The US Dollar Index (DXY), which tracks the performance of the US Dollar (USD) against six major currencies, rallies above 104.00 on Thursday after the weekly jobcless claims data. Borrowing costs were kept unchanged overnight by the Federal Reserve (Fed), and projected two interest rate cuts for 2025. During Wednesday's Fed meeting, Chairman Jerome Powell said that any tariff-driven bump in inflation will be "transitory." However, he added later that it will be very challenging to say with confidence how much inflation stems from tariffs versus other factors. He also said recession odds have moved up, though are not high, Bloomberg reports.
Meanwhile US yields are plunging lower with investors heading into US bonds. The prospects of yields set to decline once the Fed starts cutting, sees a flight into the safe haven asset. That together with the geopolitical uncertainty as clearly a quick ceasefire for Ukraine is out of the cards and geopolitical tensions are heightened in Turkey and Gaza, makes sense that the safe haven US bonds are favoured again.
Daily digest market movers: Bonds push US yields lower
At 12:30 GMT, the most important data for this Thursday was released:
US Initial Jobless Claims ticekd up to 223,000, coming from 221,000. The US Continuing Jobless Claims came in at 1,892 million against 1,859million last week.
The Philadelphia Fed Manufacturing Survey for March fell to 12.5, better than the expected 8.5 and from the previous 18.1.
At 14:00 GMT, US Existing Home Sales month-on-month for February will be released. Expectations are for a contraction to 3.95 million compared to 4.08 million the previous month.
Equities are struggling with European indices facing big profit-taking.

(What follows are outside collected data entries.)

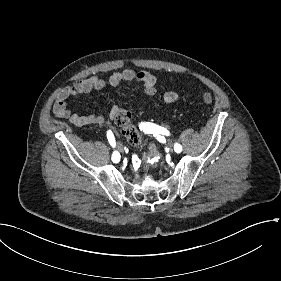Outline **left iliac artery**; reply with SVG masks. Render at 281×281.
Segmentation results:
<instances>
[{
  "label": "left iliac artery",
  "instance_id": "obj_1",
  "mask_svg": "<svg viewBox=\"0 0 281 281\" xmlns=\"http://www.w3.org/2000/svg\"><path fill=\"white\" fill-rule=\"evenodd\" d=\"M139 126L142 131L148 134H153L154 136L159 134L169 135V131L167 129L149 122H143ZM174 150L175 152L180 153L182 151V146L176 143L174 145Z\"/></svg>",
  "mask_w": 281,
  "mask_h": 281
}]
</instances>
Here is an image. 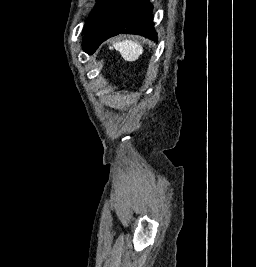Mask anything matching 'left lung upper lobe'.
Returning <instances> with one entry per match:
<instances>
[{
	"mask_svg": "<svg viewBox=\"0 0 256 267\" xmlns=\"http://www.w3.org/2000/svg\"><path fill=\"white\" fill-rule=\"evenodd\" d=\"M83 50L93 54L99 45L119 33L139 34L157 41L148 0H99L84 30Z\"/></svg>",
	"mask_w": 256,
	"mask_h": 267,
	"instance_id": "left-lung-upper-lobe-1",
	"label": "left lung upper lobe"
}]
</instances>
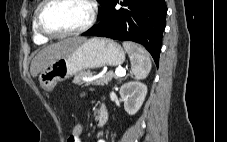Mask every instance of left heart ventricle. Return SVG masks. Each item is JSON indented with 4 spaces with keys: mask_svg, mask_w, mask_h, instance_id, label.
<instances>
[{
    "mask_svg": "<svg viewBox=\"0 0 227 142\" xmlns=\"http://www.w3.org/2000/svg\"><path fill=\"white\" fill-rule=\"evenodd\" d=\"M90 10L84 0H57L43 14L44 26L57 33L68 32L83 26Z\"/></svg>",
    "mask_w": 227,
    "mask_h": 142,
    "instance_id": "left-heart-ventricle-1",
    "label": "left heart ventricle"
}]
</instances>
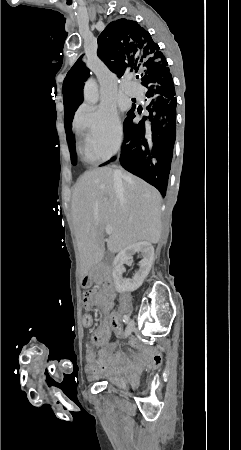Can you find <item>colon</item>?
<instances>
[{"label": "colon", "instance_id": "5ec220e1", "mask_svg": "<svg viewBox=\"0 0 241 450\" xmlns=\"http://www.w3.org/2000/svg\"><path fill=\"white\" fill-rule=\"evenodd\" d=\"M79 324L84 326V328L86 329L93 328V315L87 313H80Z\"/></svg>", "mask_w": 241, "mask_h": 450}]
</instances>
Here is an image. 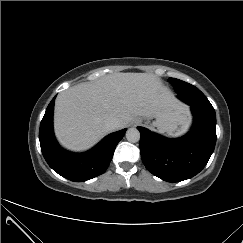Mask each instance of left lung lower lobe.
<instances>
[{"label":"left lung lower lobe","instance_id":"0a47b994","mask_svg":"<svg viewBox=\"0 0 243 243\" xmlns=\"http://www.w3.org/2000/svg\"><path fill=\"white\" fill-rule=\"evenodd\" d=\"M176 93L191 106L194 116L193 126L186 135L169 139L137 127L145 167L167 182H180L198 174L207 164L216 143L215 110L205 105V95L191 84Z\"/></svg>","mask_w":243,"mask_h":243}]
</instances>
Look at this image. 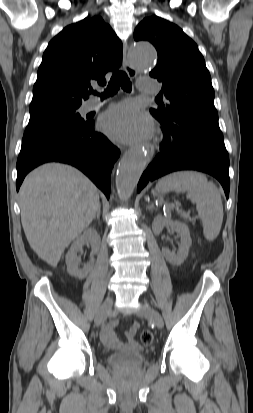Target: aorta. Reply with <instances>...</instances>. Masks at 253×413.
Masks as SVG:
<instances>
[{
	"label": "aorta",
	"instance_id": "obj_1",
	"mask_svg": "<svg viewBox=\"0 0 253 413\" xmlns=\"http://www.w3.org/2000/svg\"><path fill=\"white\" fill-rule=\"evenodd\" d=\"M129 56L133 66L144 71L154 66L157 54L149 42L137 41L130 46ZM147 161L144 147L129 150L121 159L116 176V188L123 200L129 199L132 195Z\"/></svg>",
	"mask_w": 253,
	"mask_h": 413
}]
</instances>
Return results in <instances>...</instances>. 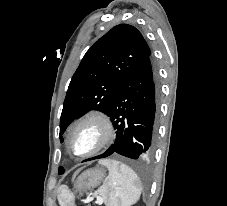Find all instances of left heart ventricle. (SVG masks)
<instances>
[{"label": "left heart ventricle", "mask_w": 227, "mask_h": 206, "mask_svg": "<svg viewBox=\"0 0 227 206\" xmlns=\"http://www.w3.org/2000/svg\"><path fill=\"white\" fill-rule=\"evenodd\" d=\"M100 137L97 125L88 123L80 127L72 136L71 146L74 152L82 154L95 147Z\"/></svg>", "instance_id": "1"}]
</instances>
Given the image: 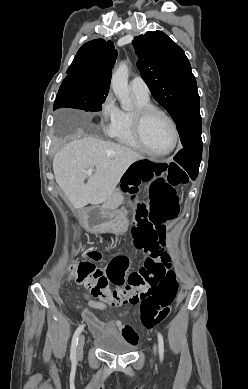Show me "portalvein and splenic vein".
I'll return each mask as SVG.
<instances>
[{
    "label": "portal vein and splenic vein",
    "mask_w": 248,
    "mask_h": 389,
    "mask_svg": "<svg viewBox=\"0 0 248 389\" xmlns=\"http://www.w3.org/2000/svg\"><path fill=\"white\" fill-rule=\"evenodd\" d=\"M87 173V175H92V173H93V168H90V169H88V171L86 172Z\"/></svg>",
    "instance_id": "1"
}]
</instances>
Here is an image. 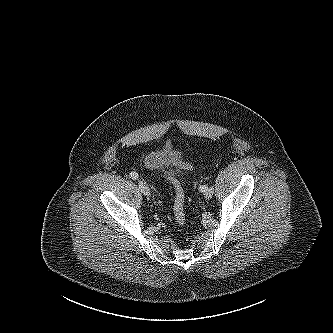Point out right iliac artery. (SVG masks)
<instances>
[{"mask_svg":"<svg viewBox=\"0 0 333 333\" xmlns=\"http://www.w3.org/2000/svg\"><path fill=\"white\" fill-rule=\"evenodd\" d=\"M130 178L133 179V180H136V179H138V174L136 172H131L130 173Z\"/></svg>","mask_w":333,"mask_h":333,"instance_id":"right-iliac-artery-1","label":"right iliac artery"}]
</instances>
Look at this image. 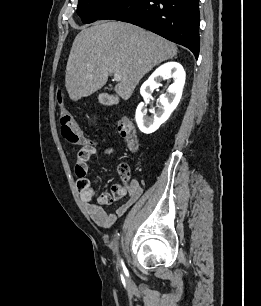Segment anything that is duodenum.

The German Dax is down over 1%. US equities are trying to brush off the negative tone and turn higher on the day.
According to the CME Fedwatch Tool, the probability of interest rates remaining at the current range of 4.25%-4.50% in May's meeting is at 80.5%. For June, the odds for borrowing costs being lower stand at 71.1%.
The US 10-year yield trades around 4.22%, heading back to its five-month low of 4.10% printed on March 4.